Но Дэниел ничего не видел, кроме ставшего ненавистным вольера, этой стеклянной тюрьмы, отрезавшей его от такой желанной свободы. Вольер трясся, вольер стонал, но Дэниел был безжалостен и бесчувственен. Он даже не чувствовал, как его тело охватывает боль от многочисленных ушибов и синяков, от которых не могла спасти даже его великолепная шерстка.
Наверное, мало кто из наблюдавших за буйством кота пожелал бы в эти минуты взять его в свой дом. Но Дэниел и не хотел, чтобы его забирали в чей-либо дом. Он хотел только одного: добраться до Лох Ломонда, затеряться среди его лесов и гор, и жить в гордом одиночестве, тоскуя или радуясь, плача или смеясь. Неважно. Главное, что он будет один и никто не увидит его эмоций, никто
Совершая очередной безумной полет по вольеру, Дэниел почувствовал, как чья-то рука схватила его за шею, еще одна – ухватила за тело и прижала к полу. Что-то острое вонзилось в тело. Дэниел зашипел от боли и попытался освободиться от хватки, но руки держали крепко. В конце концов, он прекратил предпринимать попытки освободиться и затих.
Дэниел лежал на полу, закрыв глаза и слушал, как в висках стучит кровь, а в груди колотится сердце. Тело все так же было прижато к полу. Сквозь стекло вольера до него доносился возбужденный гул голосов, но что именно говорили Дэниел разобрать не смог. Знакомый туман начал просачиваться в сознание, требуя к себе самого пристального внимания. Но теперь Дэниел не собирался сопротивляться его чарам, тихому и тонкому зову, манившему куда-то в темноту, туда, где неведомо мерцание ярких звезд, но где Дэниел уже был и куда готов был вернуться снова. Он устал. Его тело болело так, словно побывало на наковальне. Голова раскалывалась от множества иголок, которые некто, не знающий сострадания и жалости, вонзал одну за другой в его измученное сознание. Да, Дэниел готов был погрузиться в водоворот непроницаемой темноты и вечной тишины. Улыбка тронула его губы, несколько оголив клыки. Дэниел почувствовал, как затрепетало его тело, как отозвалось пьянящей дрожью на скорое избавление от боли, страданий и зла, присущего этому миру. Сознание Дэниела затуманилось, затем туман рассеялся, а вместо него пришла тьма. Бережно и нежно, как заботливая мать, окутала она сознание своим неусыпным вниманием, подхватила на крылья невесомости и увлекла за собой в царство беспамятства.
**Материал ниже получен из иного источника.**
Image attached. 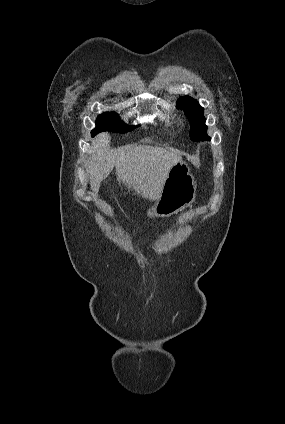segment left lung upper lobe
<instances>
[{"mask_svg":"<svg viewBox=\"0 0 285 424\" xmlns=\"http://www.w3.org/2000/svg\"><path fill=\"white\" fill-rule=\"evenodd\" d=\"M177 108L184 110L190 122V138L192 141L198 142L209 139L207 126L205 125L204 109L195 99L189 96L181 97L177 101Z\"/></svg>","mask_w":285,"mask_h":424,"instance_id":"5c2ea615","label":"left lung upper lobe"}]
</instances>
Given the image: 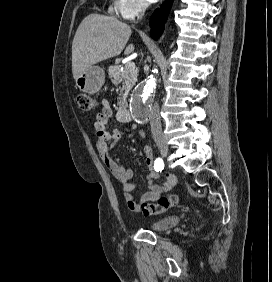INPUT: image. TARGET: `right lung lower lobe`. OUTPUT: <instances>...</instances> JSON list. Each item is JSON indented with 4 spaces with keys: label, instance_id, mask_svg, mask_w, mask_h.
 Masks as SVG:
<instances>
[{
    "label": "right lung lower lobe",
    "instance_id": "1",
    "mask_svg": "<svg viewBox=\"0 0 272 282\" xmlns=\"http://www.w3.org/2000/svg\"><path fill=\"white\" fill-rule=\"evenodd\" d=\"M172 0H168L162 7L161 10L157 9L152 15L150 24L152 26L151 36L154 39H158L164 30V22L166 21Z\"/></svg>",
    "mask_w": 272,
    "mask_h": 282
}]
</instances>
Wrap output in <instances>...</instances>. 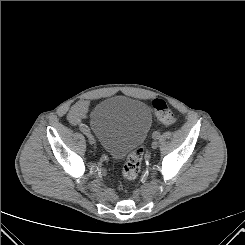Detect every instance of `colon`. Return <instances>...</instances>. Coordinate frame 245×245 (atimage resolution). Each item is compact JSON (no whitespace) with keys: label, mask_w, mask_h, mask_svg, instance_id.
<instances>
[{"label":"colon","mask_w":245,"mask_h":245,"mask_svg":"<svg viewBox=\"0 0 245 245\" xmlns=\"http://www.w3.org/2000/svg\"><path fill=\"white\" fill-rule=\"evenodd\" d=\"M157 118L164 124L172 125L177 119L166 102L162 99H154L152 102ZM143 159V148L134 149L127 157L122 169V177L126 184L132 183L138 176Z\"/></svg>","instance_id":"colon-1"}]
</instances>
Глава 10. В ожидании неизвестности
Прикосновение чьей-то руки к голове вырвало сознание Дэниела из страны бесконечности и вернуло в реальность. Дэниел тряхнул головой, приходя в себя. Нос дернулся, втягивая новую порцию затхлого воздуха, воздуха так не похожего на чистый, кондиционируемый воздух вольера. Теперь, когда чувствительность вернулась, Дэниел почувствовал, что лежит на чем-то холодном. Он открыл глаза и повернул голову сначала в одну сторону, затем в другую. Нет, это определенно был не вольер. Помещение, в котором находился Дэниел, было небольшим, прямоугольным, выкрашенным в серый цвет, с бетонным полом и одной стеклянной стеной, сквозь которую Дэниел видел коридор и несколько других, подобных этой комнате клетушек. Яркий свет, льющийся с потолка коридора, проникал в комнаты и освещал их. Своего освещения в комнатах не было. Большинство комнат, которые видел Дэниел, были пусты, только в двух из них, самых дальних, Дэниел заметил парочку дворняжек.
Недалеко от Дэниеля стояла пустая миска, чуть дальше знакомый судок. В противоположном углу помещения лежало какое-то тряпье, по всей видимости, служившее подстилкой.
– Очнулся? – услышал Дэниел знакомый голос.
Дэниел поднял голову и увидел Эн. Девушка сидела рядом на корточках и гладила его спину.
– Ну и напугал же ты всех. Словно бес в тебя вселился. Пришлось сделать укол, иначе тебя было не успокоить. Рон был прав, ты агрессивный. Это очень плохо. Из-за этого тебя, скорее всего, решат усыпить. Мне очень жаль… Хорошо, что ты меня не понимаешь, – Эн убрала руку с тела Дэниеля и окинула взглядом комнату. – Сейчас ты в карантине, – при этих словах Дэниел снова посмотрел по сторонам. Ему не нравилась эта комната. Слишком уж она была мрачной.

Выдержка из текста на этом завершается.